Airline industry in recession: European airlines facing a harsh winter
Last month IATA published its 2011 revised estimates, showing an expected 60 per cent decrease in airline industry profits, over 2010. No doubt airlines are in a far worse position in 2011, following a large rebound in 2010. The European and North American sovereign debt crisis, rising fuel prices, turmoil in the Arab world and Japan’s earthquake, all had a negative impact on air traffic growth and on the financial results of European carriers with international route networks. In the first half of 2011 IAG and Lufthansa, two of the largest European airline groups, reported marginal operating profits.
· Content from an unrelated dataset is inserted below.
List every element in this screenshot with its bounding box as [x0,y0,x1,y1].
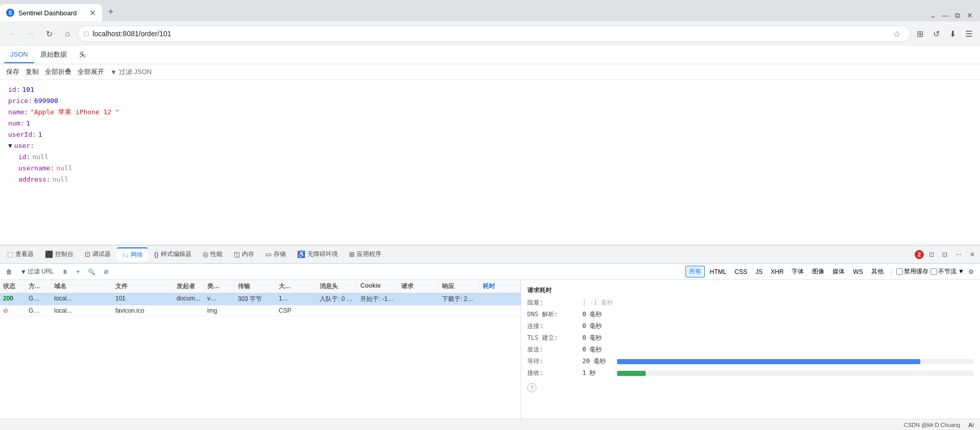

Low cost carriers have also experienced the negative impact of an adverse operating environment, with Easyjet reporting a loss for the first half of 2011.
More bad news to follow for the sector, as January 2012 will mark the start of aviation becoming part of the EU Emissions Trading Scheme, resulting in higher costs for European airlines. According to EC DG Clima, direct costs for airlines are calculated to be between €1.50 or $2.10 per passenger each way for a long haul flight from Europe to the US. We believe that this represents an additional cost that airlines are not able to handle during a recession period and passing it on to the passengers could impact demand adversely.
At the same time European airlines are in the process of modernising their fleet, ordering new generation aircraft in order to increase fuel efficiency and reduce their overall costs. As fuel costs represent more than 30% of the airline’s total costs and fuel prices are expected to stay at high levels, fleet modernisation becomes a priority. However, raising cash to finance large capital expenditure projects, as with fleet modernisation, at a time when the European finance industry is in the process of restructuring, is challenging to say the least. This is partly the reason French banks, who for the most part of the last 20 years were the primary lenders to airlines, have retreated from the aviation sector. We firmly believe airlines are set to face a harsh winter that will have a negative impact on their profitability. This is why consolidation will intensify and we will see smaller players exiting this market.
Bharath Meenakshi Sundaram
31 Oct 2011 23:24
Research Associate, INTERNAL
Very informative article.
No wonder the total fleet of aircraft held by leasing companies is increasing by the day (With airline companies going in for more of sale-lease back deals). Modernization & consolidation seems to be the likely trend. Looking forward to see lot of M&A activity in the near future.